Testing Becomes Mandatory

Here’s a perspective shift from Sleuth Diaries: when you’re using AI agents, “even if you’re working alone, you’re in the position of managing a team made of a group of very efficient, smart, but unreliable intelligent beings.”

This changes the calculus on testing. Alan01252 found that unit tests alone led to frequent regressions, but adding BDD with Cucumber stabilized things significantly.

The Sleuth Diaries piece puts it bluntly: tests that seemed optional for solo work become mandatory when your contributors are unreliable.

I’ve experienced this firsthand. In Strategic Test Design, I documented what I call “The Mock Circus”—where Claude mocks everything so thoroughly that tests pass while actual code remains broken.

Core Principles

Synthesizing across the discussion, a few principles emerge:

Never lose the mental model. As Sleuth Diaries warns: “The moment you lose the mental model of how your code works, you lose.” This is the difference between AI-assisted development and vibe coding into oblivion.

Treat AI output as drafts. thinkingtoilet puts it simply: “I have to review every line that it generates.” Addy Osmani (cited in Sleuth Diaries) expands: “Hold AI-written code to the same standards as human teammates.”

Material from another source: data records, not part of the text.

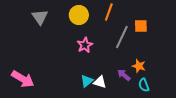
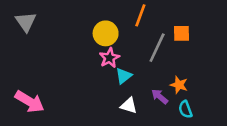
yellow circle: (79, 15) -> (106, 33), moved
gray triangle: (40, 17) -> (26, 22), moved
cyan triangle: (87, 81) -> (124, 76), moved

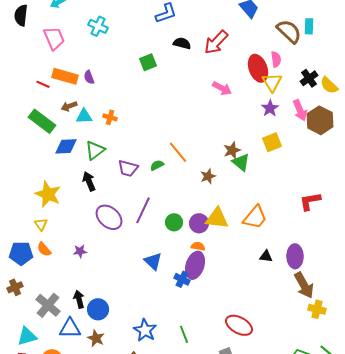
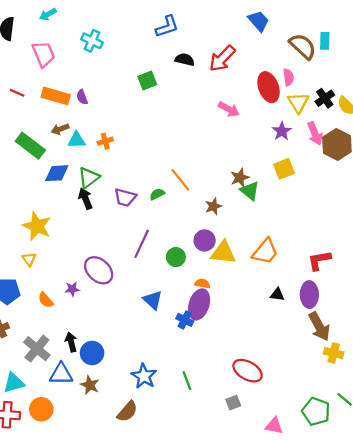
yellow triangle: (272, 82) -> (298, 103), moved
red line: (43, 84) -> (17, 93), moved
orange cross: (110, 117) -> (105, 141), turned -32
black arrow: (89, 181) -> (85, 199), moved
red L-shape: (310, 201) -> (319, 260), moved
purple ellipse: (109, 217) -> (99, 270), moved
purple circle: (199, 223) -> (205, 240), moved
orange semicircle: (44, 249) -> (46, 300), moved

Build strong primitives first. Before letting AI loose, establish your reusable components, common services, and documented patterns. Claude will reach for one-off solutions if you don’t give it better options.

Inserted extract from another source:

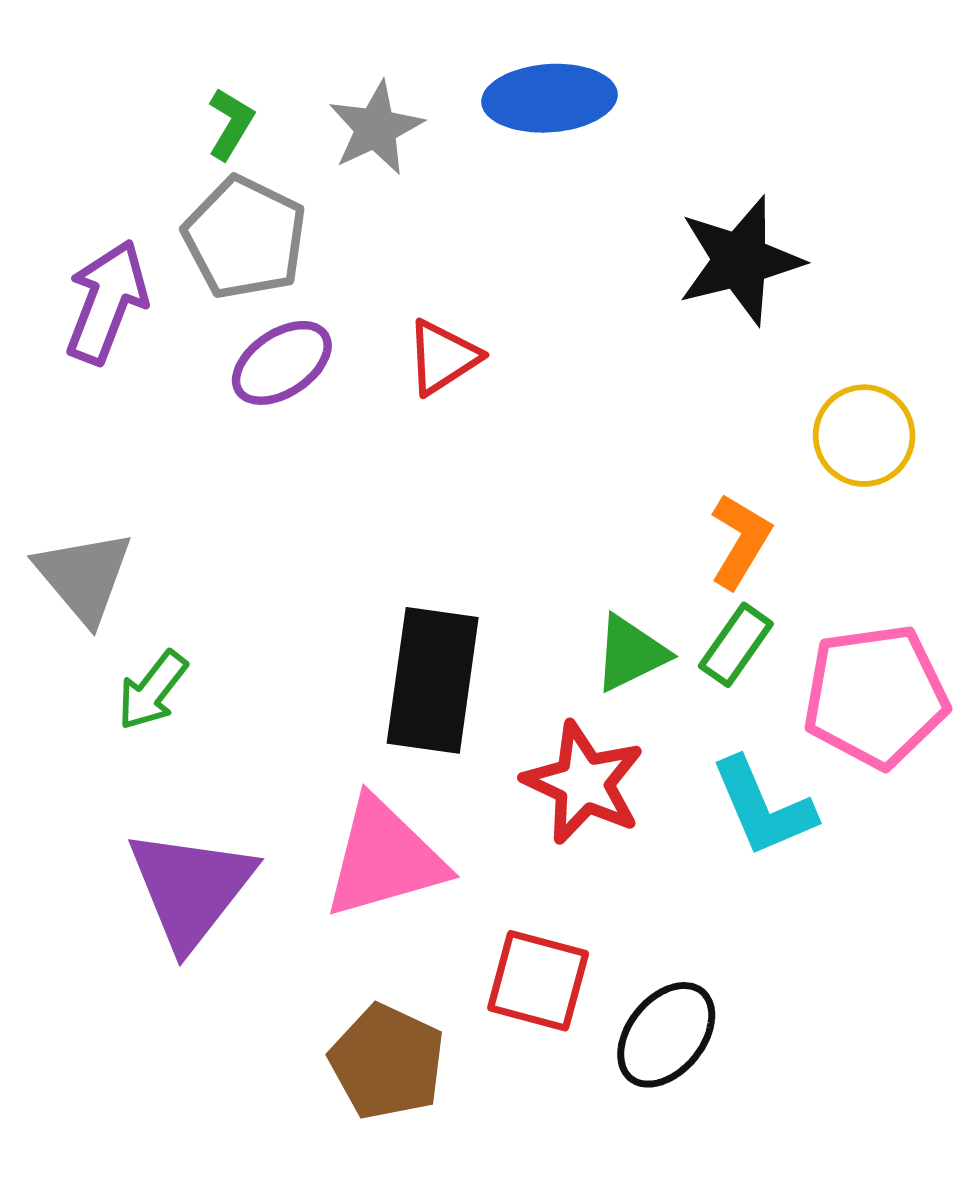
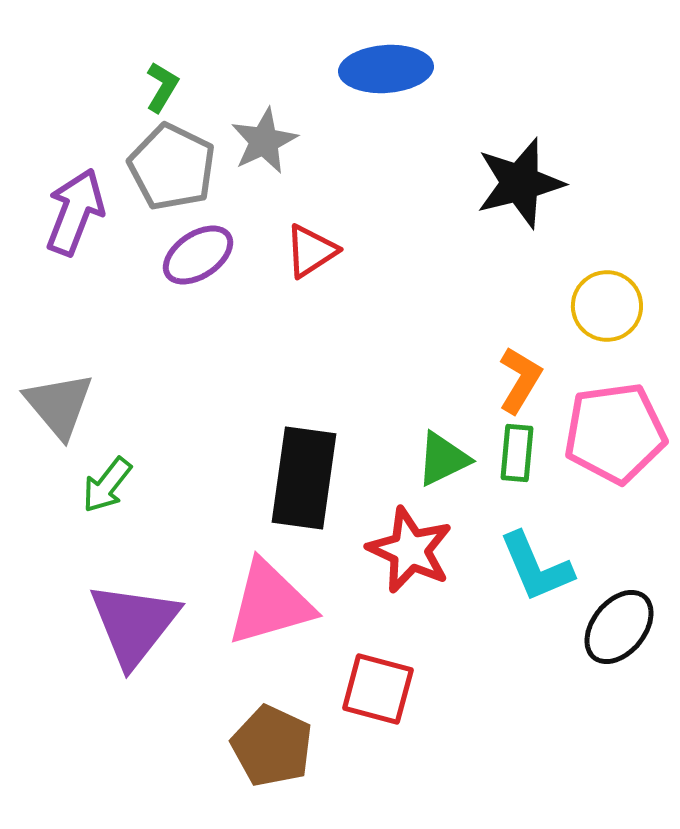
gray star: (376, 128) -> (264, 141), moved
green rectangle: (736, 645) -> (517, 453), turned -30
pink pentagon: (875, 696) -> (615, 433), moved
black ellipse: (666, 1035) -> (619, 627), moved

Experience matters more than ever. halfcat frames it well: “The expert gets promoted to manager, and the replacement worker can’t deliver even 90% of what the manager used to.” AI doesn’t change this dynamic. You still need to know what good looks like to recognize when you’re not getting it.

What’s Working for Me

After months of iterating on AI workflows, my stack is: Claude Code with Opus 4.5, a living CLAUDE.md that grows with every frustration, plan mode for anything non-trivial, and dedicated sessions for different features.

The meta-lesson: getting good at AI-assisted coding is its own skill. As Alan01252 noted, “prompting is a skill in itself. It takes time to learn how to get the best out of an Agent.”

What techniques are working for you? I’m still figuring this out and would love to hear what others have learned.